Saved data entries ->
· · · · ·
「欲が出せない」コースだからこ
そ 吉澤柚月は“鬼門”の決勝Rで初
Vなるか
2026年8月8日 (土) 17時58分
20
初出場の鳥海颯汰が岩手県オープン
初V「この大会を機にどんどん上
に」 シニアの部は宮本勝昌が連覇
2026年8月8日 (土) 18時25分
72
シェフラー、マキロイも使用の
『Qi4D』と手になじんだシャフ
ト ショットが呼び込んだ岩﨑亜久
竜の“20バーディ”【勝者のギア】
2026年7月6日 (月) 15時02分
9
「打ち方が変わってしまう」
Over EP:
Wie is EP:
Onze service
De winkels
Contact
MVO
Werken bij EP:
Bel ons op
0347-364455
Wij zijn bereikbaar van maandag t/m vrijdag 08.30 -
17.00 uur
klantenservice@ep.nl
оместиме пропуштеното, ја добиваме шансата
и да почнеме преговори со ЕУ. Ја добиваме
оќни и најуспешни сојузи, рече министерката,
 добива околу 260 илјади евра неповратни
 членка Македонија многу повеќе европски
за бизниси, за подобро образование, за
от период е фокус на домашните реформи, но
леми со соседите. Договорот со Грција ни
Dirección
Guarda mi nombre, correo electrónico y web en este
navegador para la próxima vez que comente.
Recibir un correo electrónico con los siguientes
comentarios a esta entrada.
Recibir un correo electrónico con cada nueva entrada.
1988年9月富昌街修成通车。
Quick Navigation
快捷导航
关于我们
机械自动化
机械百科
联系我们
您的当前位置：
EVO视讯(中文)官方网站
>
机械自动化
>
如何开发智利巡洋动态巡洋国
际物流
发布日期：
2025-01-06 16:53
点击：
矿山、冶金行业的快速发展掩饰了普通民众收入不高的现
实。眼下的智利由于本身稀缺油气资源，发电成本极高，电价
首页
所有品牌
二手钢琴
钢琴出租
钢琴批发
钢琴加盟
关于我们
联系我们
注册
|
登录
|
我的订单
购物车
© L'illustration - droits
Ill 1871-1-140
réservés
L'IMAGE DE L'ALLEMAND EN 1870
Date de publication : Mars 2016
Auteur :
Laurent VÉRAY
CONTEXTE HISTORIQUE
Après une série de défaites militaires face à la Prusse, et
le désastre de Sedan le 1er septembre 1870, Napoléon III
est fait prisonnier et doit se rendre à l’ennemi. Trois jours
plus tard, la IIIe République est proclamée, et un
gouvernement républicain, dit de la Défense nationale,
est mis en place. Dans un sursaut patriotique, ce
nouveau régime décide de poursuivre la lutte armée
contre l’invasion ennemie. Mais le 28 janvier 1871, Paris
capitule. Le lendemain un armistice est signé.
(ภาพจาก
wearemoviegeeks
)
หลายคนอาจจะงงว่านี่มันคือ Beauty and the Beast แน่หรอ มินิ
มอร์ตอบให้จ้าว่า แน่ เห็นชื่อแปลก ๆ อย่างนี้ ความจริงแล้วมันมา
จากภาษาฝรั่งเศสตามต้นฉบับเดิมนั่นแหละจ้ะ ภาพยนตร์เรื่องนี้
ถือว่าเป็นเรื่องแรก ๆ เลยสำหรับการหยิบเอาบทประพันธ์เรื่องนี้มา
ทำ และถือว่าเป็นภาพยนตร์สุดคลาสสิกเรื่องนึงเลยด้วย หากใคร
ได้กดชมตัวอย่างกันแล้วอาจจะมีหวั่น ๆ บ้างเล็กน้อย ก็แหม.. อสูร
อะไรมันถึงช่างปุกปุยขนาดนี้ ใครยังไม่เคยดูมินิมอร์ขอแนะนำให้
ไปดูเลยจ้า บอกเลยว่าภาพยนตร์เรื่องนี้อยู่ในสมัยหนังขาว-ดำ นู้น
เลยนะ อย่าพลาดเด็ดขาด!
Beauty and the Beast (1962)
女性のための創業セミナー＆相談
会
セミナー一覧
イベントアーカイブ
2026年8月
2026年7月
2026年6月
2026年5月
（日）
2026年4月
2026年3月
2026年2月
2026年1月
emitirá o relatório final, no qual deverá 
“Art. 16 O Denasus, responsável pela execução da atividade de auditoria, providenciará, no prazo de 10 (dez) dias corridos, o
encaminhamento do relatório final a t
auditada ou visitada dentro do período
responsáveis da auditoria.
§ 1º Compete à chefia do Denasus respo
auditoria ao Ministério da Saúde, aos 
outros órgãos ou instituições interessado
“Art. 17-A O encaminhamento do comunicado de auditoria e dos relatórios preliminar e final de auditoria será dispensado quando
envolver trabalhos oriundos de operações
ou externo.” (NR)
· · · · ·
WHAT IS REQUIRED ->
In the records above, find every line with the word "encaminhamento" and copy it.

REPLY ->
encaminhamento do relatório final a t
“Art. 17-A O encaminhamento do comunicado de auditoria e dos relatórios preliminar e final de auditoria será dispensado quando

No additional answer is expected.